Qu’est-ce qui vient après l’auto-entrepreneuriat?

Ça y est, vous avez considérablement développé votre activité en tant qu’auto-entrepreneur. Et vous vous demandez à présent ce qui vient. Quelles sont les orientations vers lesquelles vous devez allez conséquemment ? Vers quel statut ? La réponse à vos questions par LebonExpertcomptable.
Avant toute chose, il est important de rappeler qu’une fois un certain seuil de limite de vos revenus dépassé, vous ne pourrez plus rester dans le statut d’auto-entrepreneur. Cependant, il y a une période de tolérance anticipée pour prévoir les conséquences hostiles au passage à une entreprise individuelle. En effet, le statut d’auto-entrepreneur devient obsolète quand les seuils licites sont dépassés et se convertira de manière automatique en entreprise individuelle.

Dans ce cas, vers quel statut s’orienter après l’auto-entrepreneur ?

Pour s’extraire du statut d’auto-entrepreneur, 2 options sont disponibles :

  • Pour plus de simplicité, le statut d’entreprise individuelle ou EIRL correspond mieux.
  • Pour plus de sécurité fiscale, une société convient mieux, notamment les SAS/SASU ou les SARL/EURL.

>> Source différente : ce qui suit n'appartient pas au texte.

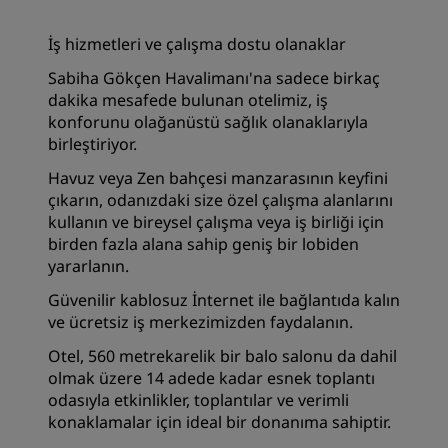
İş hizmetleri ve çalışma dostu olanaklar
Sabiha Gökçen Havalimanı'na sadece birkaç
dakika mesafede bulunan otelimiz, iş
konforunu olağanüstü sağlık olanaklarıyla
birleştiriyor.
Havuz veya Zen bahçesi manzarasının keyfini
çıkarın, odanızdaki size özel çalışma alanlarını
kullanın ve bireysel çalışma veya iş birliği için
birden fazla alana sahip geniş bir lobiden
yararlanın.
Güvenilir kablosuz İnternet ile bağlantıda kalın
ve ücretsiz iş merkezimizden faydalanın.
Otel, 560 metrekarelik bir balo salonu da dahil
olmak üzere 14 adede kadar esnek toplantı
odasıyla etkinlikler, toplantılar ve verimli
konaklamalar için ideal bir donanıma sahiptir.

En entreprise individuelle ou EIRL

De près semblable au statut d’auto-entrepreneur, l’entreprise individuelle rassemble aussi vos biens personnels et vos biens professionnels. Ce qui signifie que s’il y a complication, vous risquez de perdre les deux.
Un autre embarras que peut causer une entreprise individuelle est sa fiscalité. En fait, il est obligatoire d’imposer les recettes de votre activité professionnelle correspondant à l’impôt sur le revenu même si le montant encaissé comme une paie n’a pas été employé. C’est pourquoi, quand vous avez des emprunts ou que vous faites de grands investissements, ce statut n’est pas ce qu’il y a de mieux fiscalement parlant. Mais il faut savoir qu’en même temps, le statut d’entreprise individuelle est très flexible. Et rentable en terme de temps parce qu’il est assez facile à créer et à réformer de manière rapide. En effet, il n’est besoin de tonnes de paperasses pour qu’il marche. Suite à cet avantage, il est fréquemment sollicité par les petites activités qui ne sont pas fin prêtes au statut de société dont le coût de gestion n’est pas minimisables.   L’EIRL est semblable à l’entreprise individuelle, mais elle permet de cantonner les aléas professionnels au patrimoine lié à cette activité uniquement. Dans ce cas, vous devez déposer une déclaration d’insaisissabilité au greffe pour abriter vos biens contre les potentiels risques financiers.

En société

Les deux formes juridiques les plus répandues sont les SAS et les SARL (ou encore SASU et EURL assistée d’un unique associé).
Contrairement à l’entreprise individuelle, ces constitutions présentent des avantages considérables, soient :

  • Ces formes juridiques sont plus attrayantes en termes de fiscalité. En effet, elles permettent un meilleur choix d’imposition plutôt que de la subir puisqu’une maximisation entre rétributions et salaires peut être établie.
  • En tant que gérant, vous avez la possibilité de choisir votre statut social. Comme TNS relevant du RSI, c’est-à-dire une SARL avec gestion majoritaire, ou alors comme assimilé salarié, notamment une SAS ou SARL avec gestion minoritaire.
  • Exercer en société vous permet une meilleure sécurité de vos biens professionnels en fonction de votre contribution dans l’entreprise, soit capital et compte et compte courant d’associé.
  • Toutefois, leur frais de mises en marche sont plus importants en raison de l’instauration d’une notoriété morale, à savoir les frais de constitution, les dépenses juridiques comme les assemblée générales, etc.